The authors provide a nice video to describe these circling non-harmful movements when the urge arises to pull hair, pick skin or bite nails


In this study, individuals with BFRBs (ie, skin picking, trichotillomania, nail biting, lipcheek biting) between 18 and 80 years old with no history of schizophrenia or acute suicidality were assessed online at baseline and 6 weeks later. There were 481 individuals who were recruited from social media 213 were excluded. A final sample of 268 participants were randomized ( to either habit replacement (n = 134) or the wait listing. (n=134)

These included individuals with skin picking, 68.3%; trichotillomania, 28.4%; nail biting, 36.6%; lip-cheek biting, 26.1%; other, 20.1%).
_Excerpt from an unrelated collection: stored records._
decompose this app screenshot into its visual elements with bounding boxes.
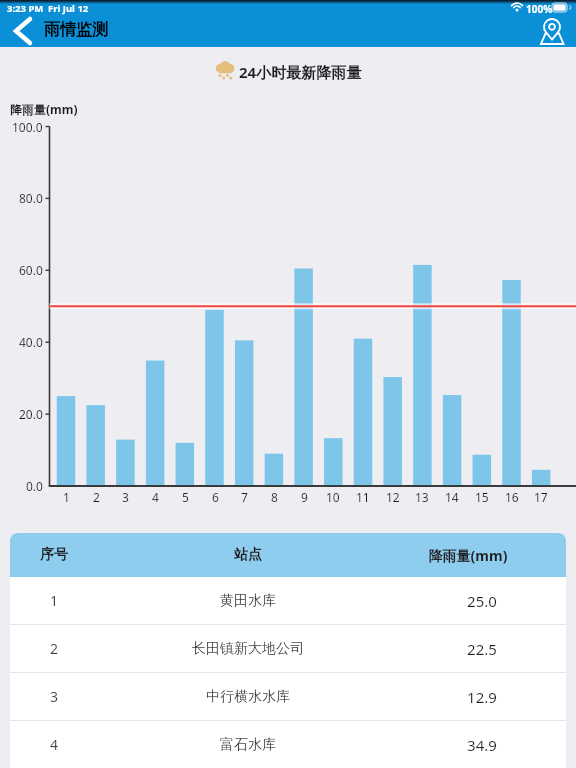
staticText: 80.0 (19, 190, 43, 206)
staticText: 0.0 (26, 478, 43, 494)
staticText: 序号 (10, 546, 98, 564)
staticText: 7 (241, 489, 248, 505)
button[interactable]: 2 (10, 625, 566, 672)
button[interactable]: 1 (10, 577, 566, 624)
staticText: 17 (534, 489, 548, 505)
staticText: 13 (415, 489, 429, 505)
staticText: 8 (271, 489, 278, 505)
staticText: 20.0 (19, 406, 43, 422)
staticText: 14 (445, 489, 459, 505)
staticText: 5 (182, 489, 189, 505)
staticText: 雨情监测 (44, 20, 108, 40)
staticText: 站点 (98, 546, 398, 564)
staticText: 40.0 (19, 334, 43, 350)
staticText: 12 (386, 489, 400, 505)
staticText: 1 (63, 489, 70, 505)
staticText: 降雨量(mm) (10, 101, 78, 117)
staticText: 2 (10, 639, 98, 658)
staticText: 3 (10, 687, 98, 706)
staticText: 3:23 PM (7, 2, 44, 15)
staticText: 富石水库 (98, 736, 398, 754)
staticText: 100.0 (12, 119, 43, 135)
staticText: 22.5 (398, 639, 566, 659)
staticText: 1 (10, 591, 98, 610)
staticText: 60.0 (19, 262, 43, 278)
staticText: 4 (152, 489, 159, 505)
staticText: 10 (326, 489, 340, 505)
staticText: 15 (475, 489, 489, 505)
staticText: 12.9 (398, 687, 566, 707)
button[interactable] (538, 16, 566, 46)
staticText: 2 (93, 489, 100, 505)
staticText: Fri Jul 12 (48, 2, 89, 15)
staticText: 长田镇新大地公司 (98, 640, 398, 658)
staticText: 34.9 (398, 735, 566, 755)
staticText: 100% (526, 2, 553, 16)
button[interactable]: 序号 (10, 533, 566, 577)
staticText: 24小时最新降雨量 (239, 62, 362, 82)
staticText: 4 (10, 735, 98, 754)
staticText: 11 (356, 489, 370, 505)
staticText: 3 (122, 489, 129, 505)
staticText: 黄田水库 (98, 592, 398, 610)
staticText: 中行横水水库 (98, 688, 398, 706)
staticText: 降雨量(mm) (384, 546, 552, 565)
staticText: 6 (212, 489, 219, 505)
staticText: 16 (505, 489, 519, 505)
staticText: 9 (301, 489, 308, 505)
button[interactable]: 4 (10, 721, 566, 768)
button[interactable] (6, 14, 40, 46)
button[interactable]: 3 (10, 673, 566, 720)
staticText: 25.0 (398, 591, 566, 611)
Participants in the HRT were taught via video how to perform these circling self soothing motions.

The primary outcome was the Generic BFRB Scale-45 (GBS-45),13 which captures different BFRBs. A quality of life scale (WHOQOL-BREF global quality-of-life item) and a depressive scale (Patient Health Questionnaire-9) served as a secondary outcome. The authors also  administered a reporting scale to document overall improvement Clinical Global Impressions Scale (CGI).

 

Results

A total of 268 participants were included ( [89.9%] women; mean age, 36.8 years).  79.1% in the habit replacement group completed the final assessment and 76.1% in the control wait list completed the final assessment.

All in all habit replacement training seemed helpful. There was some improvement in quality of life and depressive scales in the HRT group. There was a greater proportion of individuals in the habit replacement group who reported “slight improvement” or “much improvement” (52.8% vs 19.6%). There was quite high satisfaction in the HRT group.

Overall, nail biting seemed to be the group that improved the most of all the BFRBs

 

CONCLUSION

All in all, this preliminary study showed that habit replacement is fairly easy to do and has some modest benefit. It can act as a self help strategy which the authors point out can be used while waiting for referral or for more definitive therapy. The authors point out that for some patients something like HRT coupled with other treatments that address some of the root causes that trigger the behaviour could lead to better and longer lasting results. Four out of 5 individuals would use the technique again, and even more would recommend it to a friend with similar problems.  

There are some limitations of the study that the authors point out. This was largely a study of white women recruited through social media so the authors point out it’s not clear if this would or would not affect the generalizability of the findings.

 



REFERENCE

Steffen Moritz  et al. Self-Help Habit Replacement in Individuals With Body-Focused Repetitive Behaviors: A Proof-of-Concept Randomized Clinical Trial.  JAMA Dermatol. 2023 Jul 19;e232167.